> TASK OBJECTIVE
Of the lines below, report only those that contain "croyez".

++++ SOURCE DATA

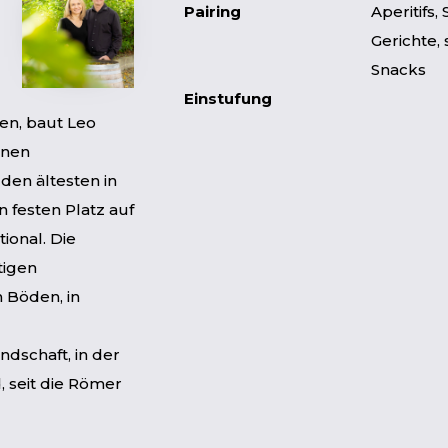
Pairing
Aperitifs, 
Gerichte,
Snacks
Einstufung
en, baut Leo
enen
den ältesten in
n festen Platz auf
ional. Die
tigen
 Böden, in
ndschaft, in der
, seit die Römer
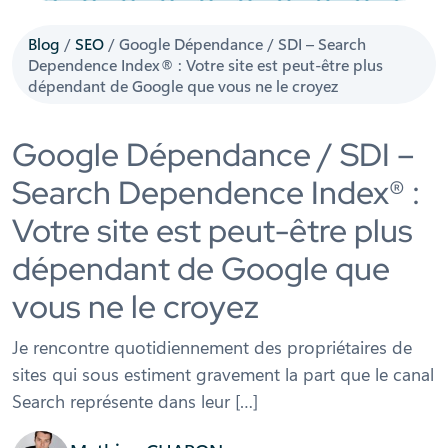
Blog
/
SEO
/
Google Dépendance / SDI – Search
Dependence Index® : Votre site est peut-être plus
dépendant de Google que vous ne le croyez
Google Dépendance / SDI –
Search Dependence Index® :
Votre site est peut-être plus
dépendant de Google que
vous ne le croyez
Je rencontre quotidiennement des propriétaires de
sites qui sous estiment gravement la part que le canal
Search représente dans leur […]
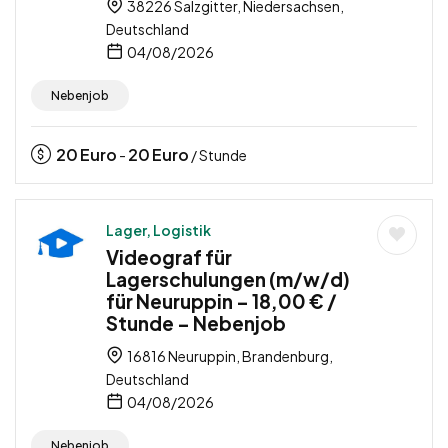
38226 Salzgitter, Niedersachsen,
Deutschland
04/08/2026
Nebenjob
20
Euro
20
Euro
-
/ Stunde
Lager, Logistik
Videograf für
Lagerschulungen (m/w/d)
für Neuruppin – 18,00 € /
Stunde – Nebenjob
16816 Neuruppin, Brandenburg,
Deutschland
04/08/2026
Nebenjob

++++++++
++++ SOURCE DATA

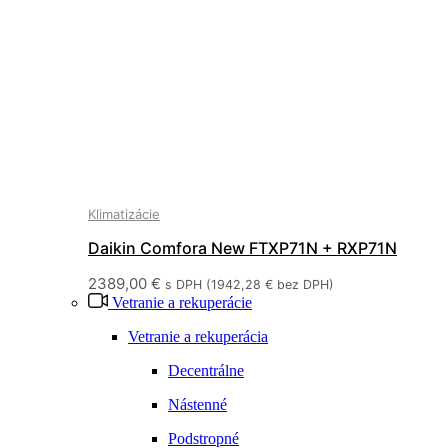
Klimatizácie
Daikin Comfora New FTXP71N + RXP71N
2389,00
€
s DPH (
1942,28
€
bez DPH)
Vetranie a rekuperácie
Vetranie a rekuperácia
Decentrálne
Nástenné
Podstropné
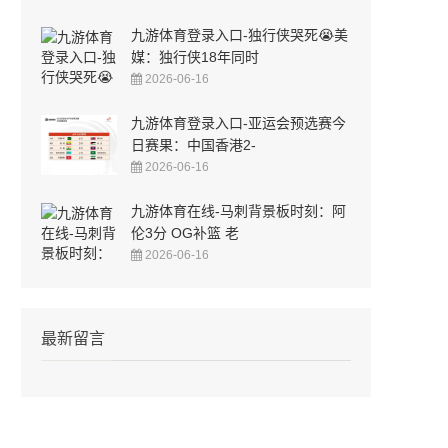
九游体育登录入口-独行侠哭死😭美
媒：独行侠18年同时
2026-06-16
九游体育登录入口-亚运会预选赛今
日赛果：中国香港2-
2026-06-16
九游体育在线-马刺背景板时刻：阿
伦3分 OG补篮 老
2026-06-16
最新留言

++++++++
++++ SOURCE DATA

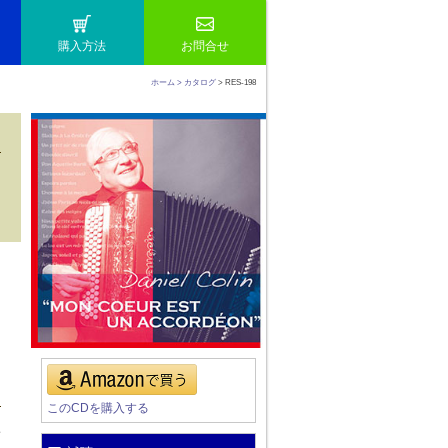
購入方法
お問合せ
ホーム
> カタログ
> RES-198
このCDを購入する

++++++++

> ANSWER TO THIS TASK
dépendant de Google que vous ne le croyez
vous ne le croyez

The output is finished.